Transcribe the data that follows in full. Leave out the pictures.

** Source material **

▶

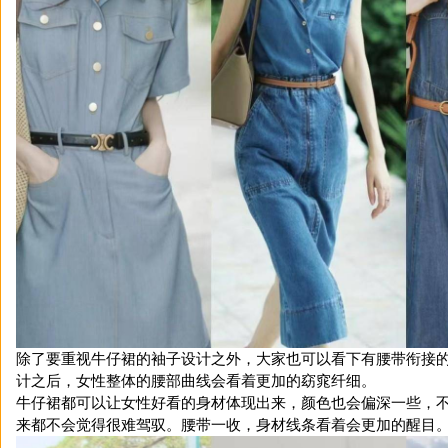
除了要重视牛仔裙的袖子设计之外，大家也可以看下有腰带衔接
计之后，女性整体的腰部曲线会看着更加的窈窕纤细。
牛仔裙都可以让女性好看的身材体现出来，颜色也会偏深一些，
来都不会觉得很难驾驭。腰带一收，身材线条看着会更加的醒目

◀

** Completed exercise **
除了要重视牛仔裙的袖子设计之外，大家也可以看下有腰带衔接
计之后，女性整体的腰部曲线会看着更加的窈窕纤细。
牛仔裙都可以让女性好看的身材体现出来，颜色也会偏深一些，
来都不会觉得很难驾驭。腰带一收，身材线条看着会更加的醒目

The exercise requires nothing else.